Réconciliation et acceptation de l’autre. Me revient ici un incident auquel Bernard a nolens volens été mêlé. Nous sommes en 2012. L’ISÉO organise son colloque annuel sur la réception du concile Vatican II, en invitant chacun à s’interroger sur ses effets pour les Églises. J’avais alors demandé à Bernard Sesboüé, de bien vouloir prononcer dans ce cadre une conférence publique, ce qu’il accepta volontiers en proposant de traiter la question « La réception de Vatican II est-elle achevée ? » Ce fut brillant. Il souligna nombre de points abordés par les pères conciliaires, ce qui n’est pas allé sans poser un problème complexe, relevait-il, comparé à Nicée qui s’en était tenu à la seule définition de la divinité du Fils, et surtout il montra comment la réception du concile manifeste assurément ses limites en soulignant comment et en quoi il doit être complété et repris. Au moment où il terminait son intervention, une horde, hommes et femmes, jeunes et plus âgés, s’est emparé de l’estrade et s’est ruée sur lui, n’hésitant guère à lui faire violence au nom de la Tradition inaliénable de l’Église, qui aurait été bafouée à Rome. Bernard a été extradé par les appariteurs de l’Institut catholique, où je l’ai bientôt rejoint dans le bureau du Doyen du Theologicum, avant que sous la protection d’un évêque il ait pu être reconduit à son domicile.

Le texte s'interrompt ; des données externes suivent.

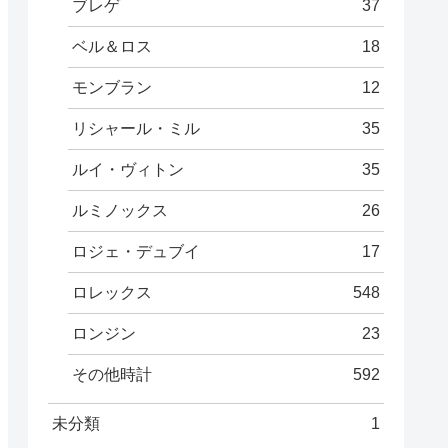
ブレゲ
37
ベル＆ロス
18
モンブラン
12
リシャール・ミル
35
ルイ・ヴィトン
35
ルミノックス
26
ロジェ・デュブイ
17
ロレックス
548
ロンジン
23
その他時計
592
未分類
1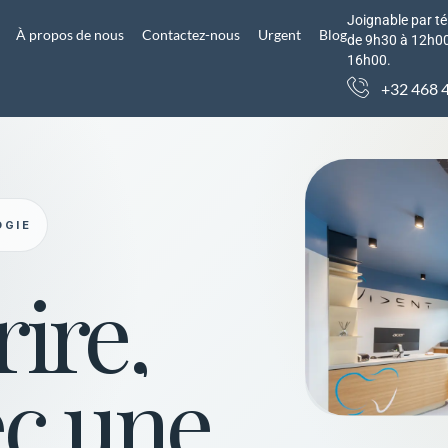
Joignable par té
À propos de nous
Contactez-nous
Urgent
Blog
de 9h30 à 12h00
16h00.
+32 468 
OGIE
ire,
ec une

Et si la réconciliation commençait au sein même de nos Églises particulières. Nous avons tous, en effet, des contestataires de tous bords. L’œuvre théologique de Bernard Sesboüé en fin de compte m’apparaît comme une invitation pressante à réparer la robe sans couture hélas déchirée, chacun avec les aiguilles et les fils qui sont les siens et comme il le peut. À nous réconcilier, oui. Mais simultanément, et pour employer un vocabulaire cher au Groupe des Dombes, à nous convertir.

Jacques-Noël Pérès

 

 

[1] Ce texte a été publié légèrement revu quelques années plus tard : J.-N. Pérès, « L’opinion des Pères sur la fonction magistérielle du peuple de Dieu », Positions luthériennes 35/1, 1987, p. 18-31.

[2] Bernard Sesboüé, « 1517-2017 – 500 ans après Luther », Études 2016/10, p. 74.